- **INPUT DATA**
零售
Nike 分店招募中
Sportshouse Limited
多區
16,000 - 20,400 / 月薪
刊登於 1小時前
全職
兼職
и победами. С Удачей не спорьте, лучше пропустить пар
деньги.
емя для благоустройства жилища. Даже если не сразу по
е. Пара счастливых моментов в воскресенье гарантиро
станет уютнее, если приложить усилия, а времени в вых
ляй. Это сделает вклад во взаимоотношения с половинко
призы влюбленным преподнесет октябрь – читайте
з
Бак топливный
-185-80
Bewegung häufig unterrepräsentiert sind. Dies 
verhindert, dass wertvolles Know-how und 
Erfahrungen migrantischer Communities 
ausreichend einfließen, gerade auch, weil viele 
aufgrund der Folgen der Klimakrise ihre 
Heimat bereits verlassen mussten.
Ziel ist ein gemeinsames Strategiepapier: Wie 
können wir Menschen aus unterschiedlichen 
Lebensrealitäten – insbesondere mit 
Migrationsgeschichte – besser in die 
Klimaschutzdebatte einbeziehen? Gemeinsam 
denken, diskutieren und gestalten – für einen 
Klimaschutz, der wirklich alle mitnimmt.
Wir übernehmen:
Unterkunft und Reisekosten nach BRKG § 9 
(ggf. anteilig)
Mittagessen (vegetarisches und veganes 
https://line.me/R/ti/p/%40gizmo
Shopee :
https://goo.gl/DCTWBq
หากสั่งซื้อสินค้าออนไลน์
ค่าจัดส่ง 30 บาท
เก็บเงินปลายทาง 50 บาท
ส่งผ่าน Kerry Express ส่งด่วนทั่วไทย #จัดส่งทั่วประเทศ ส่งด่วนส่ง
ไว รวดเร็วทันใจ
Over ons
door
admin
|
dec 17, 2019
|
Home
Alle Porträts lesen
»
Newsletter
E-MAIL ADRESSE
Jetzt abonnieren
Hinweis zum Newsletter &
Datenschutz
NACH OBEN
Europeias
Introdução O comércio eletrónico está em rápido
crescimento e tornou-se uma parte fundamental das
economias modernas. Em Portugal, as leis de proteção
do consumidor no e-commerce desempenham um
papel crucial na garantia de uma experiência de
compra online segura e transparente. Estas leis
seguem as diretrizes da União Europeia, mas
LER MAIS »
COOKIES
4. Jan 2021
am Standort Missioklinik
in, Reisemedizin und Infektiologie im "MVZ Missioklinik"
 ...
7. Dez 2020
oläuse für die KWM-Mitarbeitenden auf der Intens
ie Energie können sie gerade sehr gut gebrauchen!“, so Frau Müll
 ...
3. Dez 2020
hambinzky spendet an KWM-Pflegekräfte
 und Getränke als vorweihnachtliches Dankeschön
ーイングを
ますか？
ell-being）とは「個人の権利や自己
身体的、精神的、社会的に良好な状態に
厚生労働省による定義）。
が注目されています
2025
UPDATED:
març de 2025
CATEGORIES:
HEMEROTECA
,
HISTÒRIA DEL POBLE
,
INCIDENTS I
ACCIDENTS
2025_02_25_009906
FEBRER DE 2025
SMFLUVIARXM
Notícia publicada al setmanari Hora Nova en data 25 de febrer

- **ASSIGNMENT**
Begin with the line containing "厚生労働省による定義）。" and retype it and each line after it through the end of the records, keeping them exact and including nothing more.

- **REPLY TO THE EXERCISE**
厚生労働省による定義）。
が注目されています
2025
UPDATED:
març de 2025
CATEGORIES:
HEMEROTECA
,
HISTÒRIA DEL POBLE
,
INCIDENTS I
ACCIDENTS
2025_02_25_009906
FEBRER DE 2025
SMFLUVIARXM
Notícia publicada al setmanari Hora Nova en data 25 de febrer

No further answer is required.